This post will be the first post where I’m delving into quantifying uncertainty of statistical models. We start with the classical confidence interval, used to estimate uncertainty of statistics about the data that we are working with. Computing confidence intervals can be done using normal theory, which is the classical approach, and bootstrapping, which is more flexible but also more computationally demanding.

This post is part of my series on quantifying uncertainty:

  1. Confidence intervals
  2. Parametric prediction intervals
  3. Bootstrap prediction intervals
  4. Quantile regression
  5. Quantile regression forests
  6. Doubt

What is a confidence interval?

Confidence intervals are about measuring how confident you are in a given population statistic based on your current sample. A population statistic is simply a number associated to your dataset at hand, where typical examples of these are the mean, variance and standard deviation, but this can be any function. Useful population statistics also include the maximum, minimum and $\alpha$-percentiles for $\alpha\in(0,1)$.

Now, for a given population statistic $\rho$ and some $\alpha\in(0,1)$, an $\alpha$-confidence interval for $\rho$ is an interval $(a,b)\subset\mathbb R$ such that, if we were to draw infinitely many samples and compute new confidence intervals for those in the same way, then the true value for $\rho$ would be contained in $(100 * \alpha)$% of the intervals.

As a running example, say we would like to find the mean amount of money spent on coffee in Denmark per year, measured in the local currency DKK. There is a true answer to this, call it $\mu$, but it would be quite time-consuming to compute $\mu$ as we would have to ask every single Dane. Instead, we randomly ask 10 people and get a sample of size $n = 10$:

#1 #2 #3 #4 #5 #6 #7 #8 #9 #10
1000 0 545 2100 400 1200 500 1200 1500 900

The distribution of the coffee data, which is quite right-skewed.

We can now compute the mean of these to get the sample mean $\bar x = 934.50$. Say that we are given a 75% confidence interval $(850, 950)$, computed for this particular sample. This would mean that, were we to repeat the process of asking 10 random people and computing their mean coffee expenditure, the true mean $\mu$ would belong to 75% of the intervals. In other words, if we put on a Bayesian hat for a few seconds, there’s a 75% chance that the true mean $\mu$ belongs to our interval $(850, 950)$. It says nothing about where $\mu$ would be located within the interval. It turns out that $\mu\approx 1,105$, so our interval turned out to be a fluke.

Computing a confidence interval: parametric case

A confidence interval depends on the true distribution of our statistic, so if we happen to have some information about that then that makes things a lot easier.
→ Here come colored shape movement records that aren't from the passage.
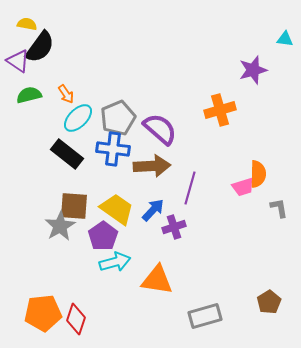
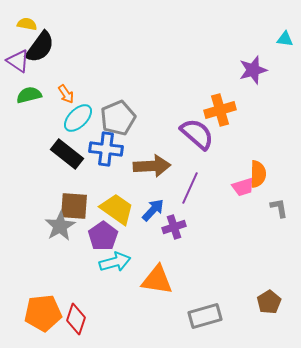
purple semicircle: moved 37 px right, 5 px down
blue cross: moved 7 px left
purple line: rotated 8 degrees clockwise
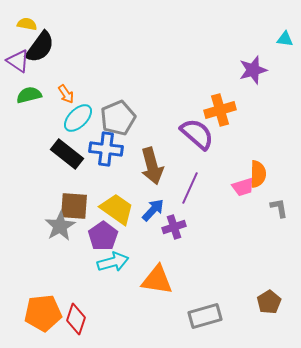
brown arrow: rotated 78 degrees clockwise
cyan arrow: moved 2 px left
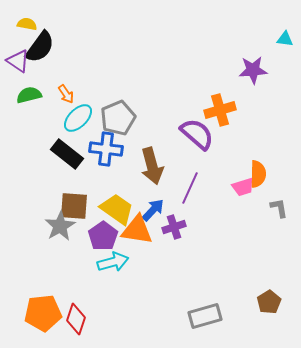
purple star: rotated 12 degrees clockwise
orange triangle: moved 20 px left, 50 px up
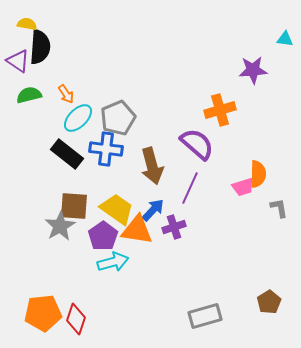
black semicircle: rotated 32 degrees counterclockwise
purple semicircle: moved 10 px down
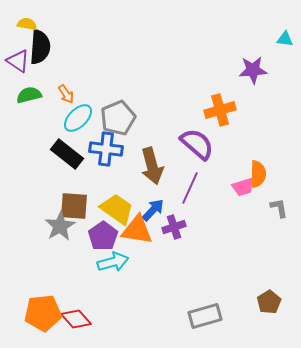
red diamond: rotated 60 degrees counterclockwise
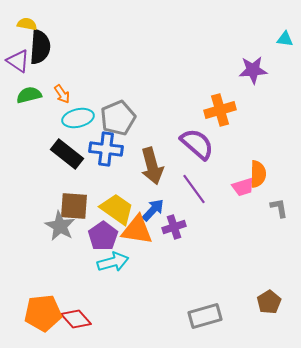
orange arrow: moved 4 px left
cyan ellipse: rotated 32 degrees clockwise
purple line: moved 4 px right, 1 px down; rotated 60 degrees counterclockwise
gray star: rotated 12 degrees counterclockwise
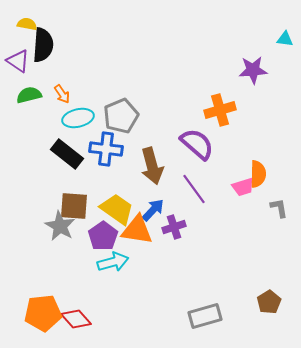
black semicircle: moved 3 px right, 2 px up
gray pentagon: moved 3 px right, 2 px up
Of course, if we knew the distribution exactly and if our statistic only depends upon the distribution (which is the case for all the statistics I mentioned above) then we could simply compute the true value for our statistic and be done with it. In practice we would, by analytic means, figure out what family of distributions the statistic belongs to, and then attempt to estimate the parameters of the specific distribution.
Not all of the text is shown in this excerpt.